The data below should be restated word for word, pictures omitted.

Transcribed page contents:
..............................

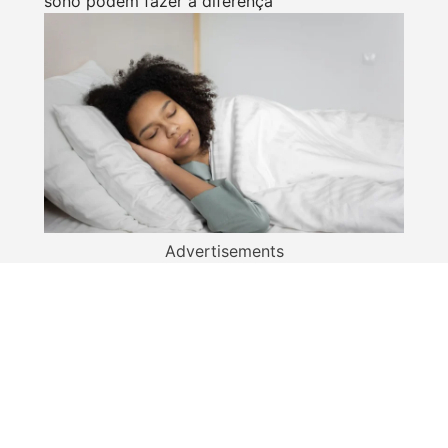
sono podem fazer a diferença
Advertisements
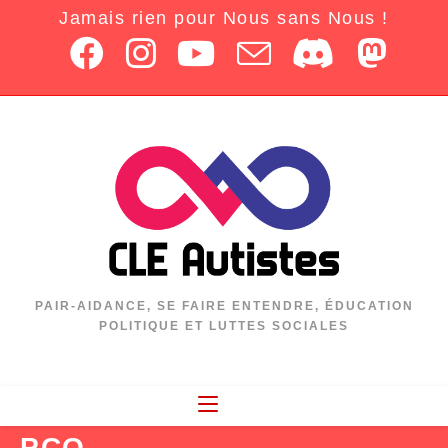
Jamais rien pour Nous sans Nous !
PAIR-AIDANCE, SE FAIRE ENTENDRE, ÉDUCATION
POLITIQUE ET LUTTES SOCIALES
PCO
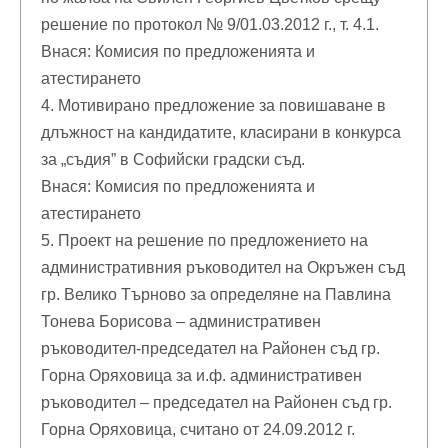
решение по протокол № 9/01.03.2012 г., т. 4.1.
Внася: Комисия по предложенията и
атестирането
4. Мотивирано предложение за повишаване в
длъжност на кандидатите, класирани в конкурса
за „съдия” в Софийски градски съд.
Внася: Комисия по предложенията и
атестирането
5. Проект на решение по предложението на
административния ръководител на Окръжен съд
гр. Велико Търново за определяне на Павлина
Тонева Борисова – административен
ръководител-председател на Районен съд гр.
Горна Оряховица за и.ф. административен
ръководител – председател на Районен съд гр.
Горна Оряховица, считано от 24.09.2012 г.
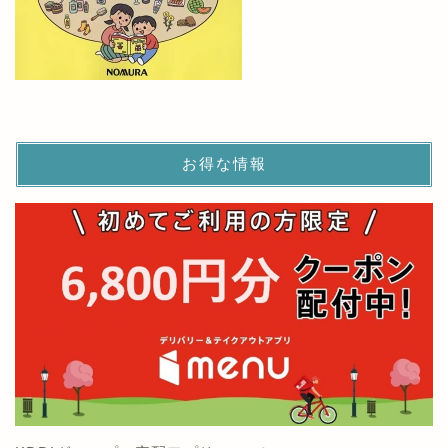
お得な情報
KDDIグループの宅配アプリmenu！
初回利用限定で6,800円クーポンがもらえる！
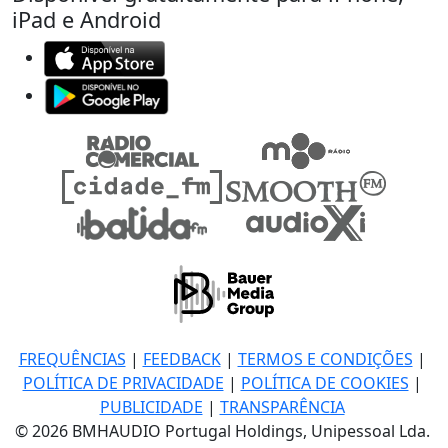
iPad e Android
FREQUÊNCIAS
|
FEEDBACK
|
TERMOS E CONDIÇÕES
|
POLÍTICA DE PRIVACIDADE
|
POLÍTICA DE COOKIES
|
PUBLICIDADE
|
TRANSPARÊNCIA
© 2026 BMHAUDIO Portugal Holdings, Unipessoal Lda.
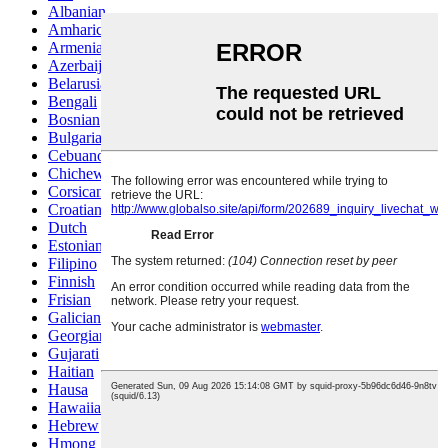
Albanian
Amharic
Armenian
Azerbaijani
Belarusian
Bengali
Bosnian
Bulgarian
Cebuano
Chichewa
Corsican
Croatian
Dutch
Estonian
Filipino
Finnish
Frisian
Galician
Georgian
Gujarati
Haitian
Hausa
Hawaiian
Hebrew
Hmong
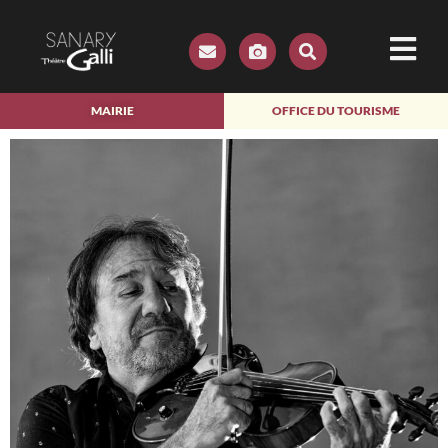
MAIRIE
OFFICE DU TOURISME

..............................

◆ Result for this exercise:
sono podem fazer a diferença
Advertisements
Jamais rien pour Nous sans Nous !
PAIR-AIDANCE, SE FAIRE ENTENDRE, ÉDUCATION
POLITIQUE ET LUTTES SOCIALES
PCO
решение по протокол № 9/01.03.2012 г., т. 4.1.
Внася: Комисия по предложенията и
атестирането
4. Мотивирано предложение за повишаване в
длъжност на кандидатите, класирани в конкурса
за „съдия” в Софийски градски съд.
Внася: Комисия по предложенията и
атестирането
5. Проект на решение по предложението на
административния ръководител на Окръжен съд
гр. Велико Търново за определяне на Павлина
Тонева Борисова – административен
ръководител-председател на Районен съд гр.
Горна Оряховица за и.ф. административен
ръководител – председател на Районен съд гр.
Горна Оряховица, считано от 24.09.2012 г.
お得な情報
KDDIグループの宅配アプリmenu！
初回利用限定で6,800円クーポンがもらえる！
iPad e Android
FREQUÊNCIAS
|
FEEDBACK
|
TERMOS E CONDIÇÕES
|
POLÍTICA DE PRIVACIDADE
|
POLÍTICA DE COOKIES
|
PUBLICIDADE
|
TRANSPARÊNCIA
© 2026 BMHAUDIO Portugal Holdings, Unipessoal Lda.
Albanian
Amharic
Armenian
Azerbaijani
Belarusian
Bengali
Bosnian
Bulgarian
Cebuano
Chichewa
Corsican
Croatian
Dutch
Estonian
Filipino
Finnish
Frisian
Galician
Georgian
Gujarati
Haitian
Hausa
Hawaiian
Hebrew
Hmong
MAIRIE
OFFICE DU TOURISME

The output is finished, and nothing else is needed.